炭水車の場合、以下の制御値も指定できます。
- WaterAmount
- 現在の水の量。
- CoalAmount
- 現在の石炭の量。
蒸気機関車では、加速時に流れるドラフト音(シュッシュッシュッシュッ)を指定する独自の設定もあります。シリンダ数に応じて音が変えられます。
客貨車
- DistanceTravelled
- シナリオで呼び出された場所から進んだ距離。メートルで指定します。
- AbsoluteSpeed
- 速度の状態。単位はメートル毎秒(m/s)で指定します。
- DoorsOpenCloseRight
- 客用ドア開閉時の音。Rightは右側のドアです。
- DoorsOpenCloseLeft
- 客用ドア開閉時の音。

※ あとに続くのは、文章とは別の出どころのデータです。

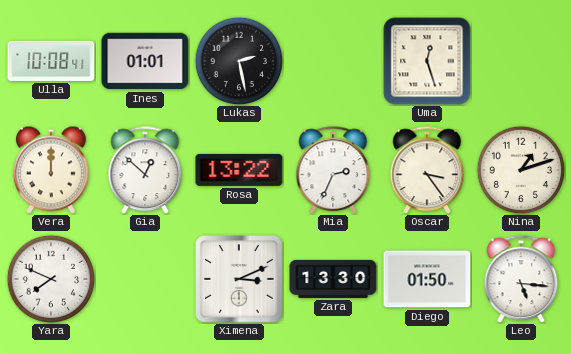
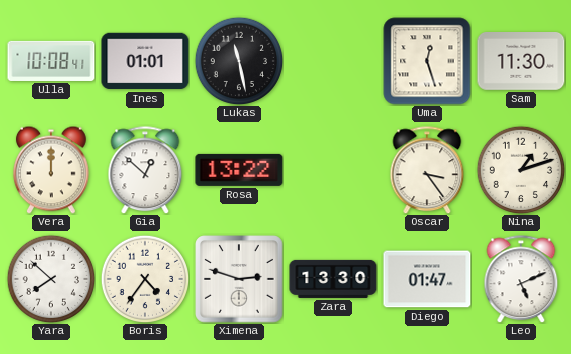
Lukas: 2:28 -> 11:28
Sam: none -> 11:30
Mia: 2:34 -> none
Yara: 7:49 -> 7:52
Boris: none -> 4:36
Ximena: 3:11 -> 2:48
Diego: 01:50 -> 01:47
Leo: 5:16 -> 5:11
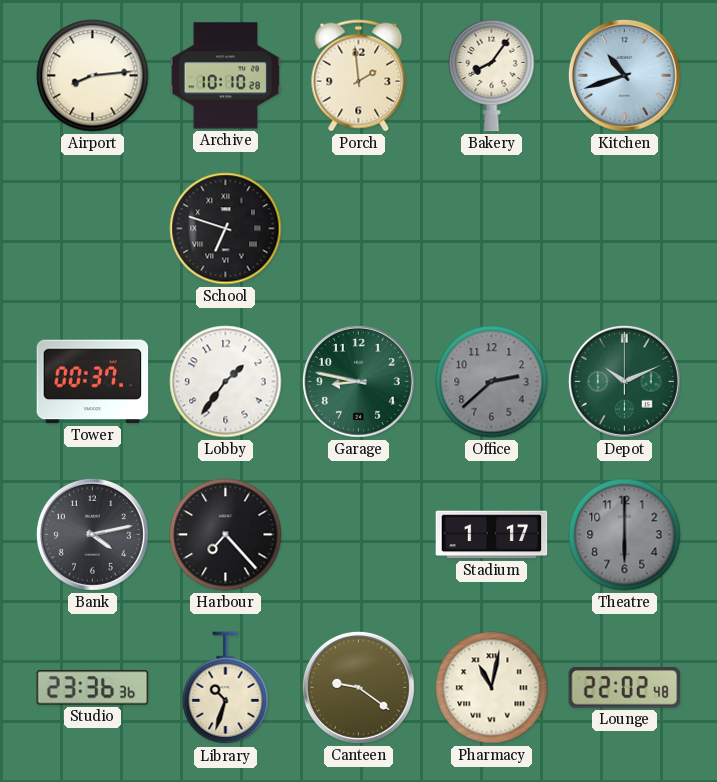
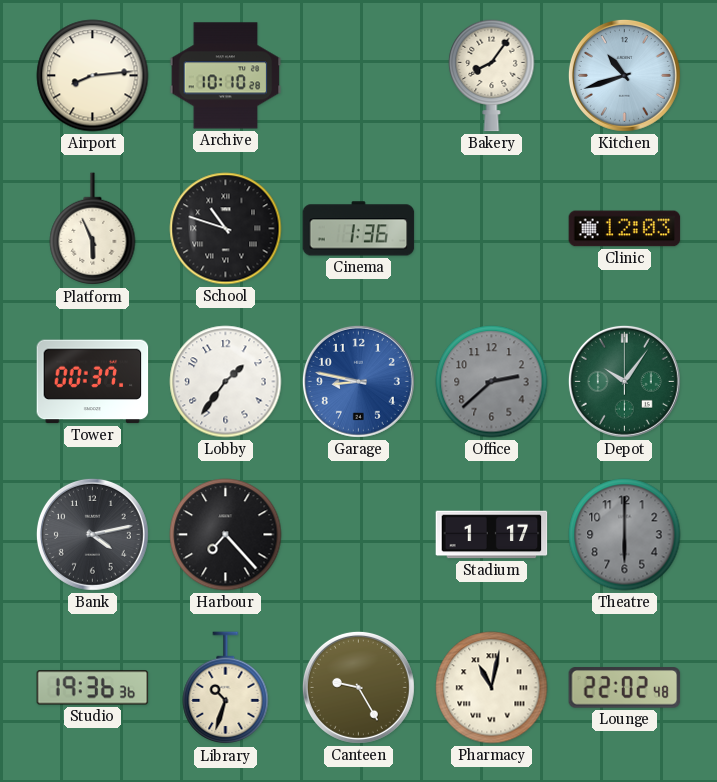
Porch: 1:59 -> none
Platform: none -> 5:56
School: 6:48 -> 10:48
Cinema: none -> 1:36
Clinic: none -> 12:03
Garage dial: green -> blue
Depot: 10:11 -> 10:06
Studio: 23:36 -> 19:36
Canteen: 9:21 -> 9:25
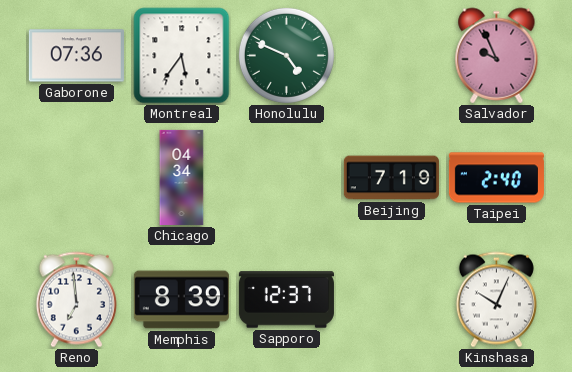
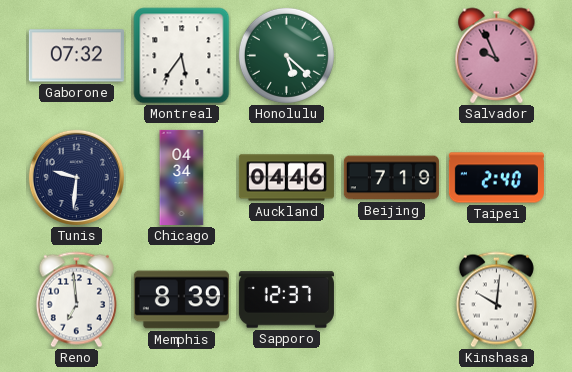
Gaborone: 07:36 -> 07:32
Honolulu: 4:49 -> 5:22
Tunis: none -> 9:31
Auckland: none -> 04:46
Kinshasa: 10:04 -> 10:01
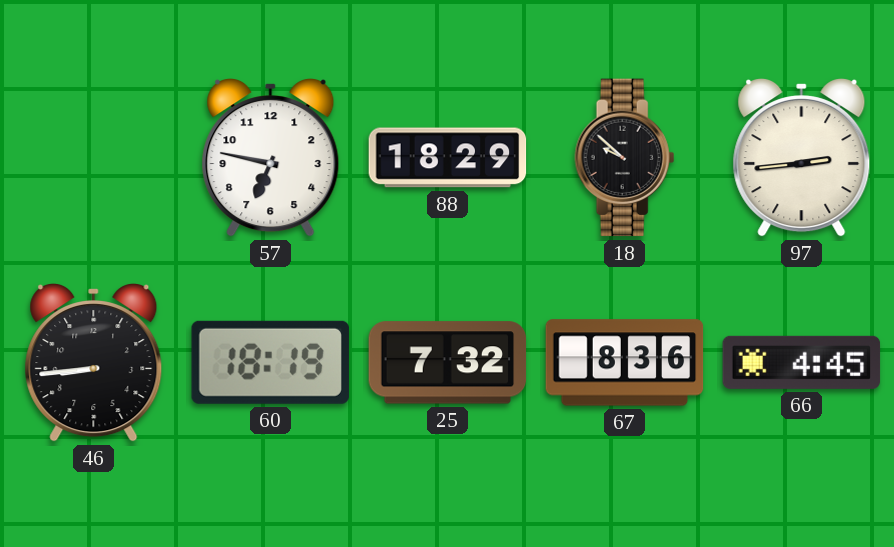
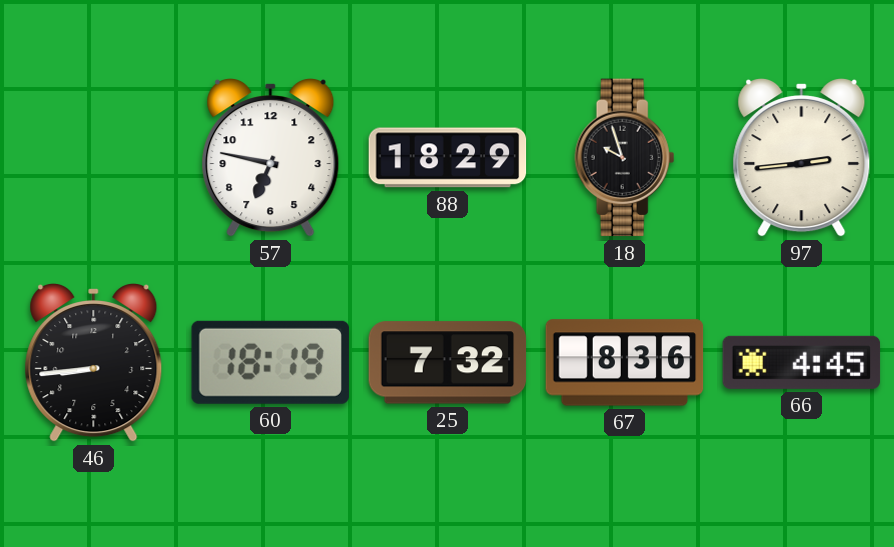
18: 9:52 -> 9:57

Leftは左側のドアです。
運転席
運転席内の音は、マスコンやブレーキハンドル、逆転器、その他スイッチ類など、運転席内だけでしか鳴らない音をまとめます。
警笛
警笛は、車内外の両方から比較的大きな音量で聞こえることから、減衰距離位の設定も含めて独立した青写真の参照をおすすめします。
制御値は車両側の「Horn」で機能します。
運転席の音の減衰
運転席視点の場合に、車外からの音を遮蔽する際に設定します。青写真で「Cab」としたもの、音声定義で「INSIDE」に設定したものは影響を受けません。
配置物の音
工場のブルドーサー、フォークリフトといった機械のオブジェクトの動きに対応する音を生成します。
天候の音
風、雨、雪など各種天気の音を生成。制御値は以下の5種類があります。
- Windspeed
- RainDensity
- HailDensity
- SnowDensity
- SleetDensity
雨の量で音を変えたい場合、各種制御値でクロスフェードを設定しましょう。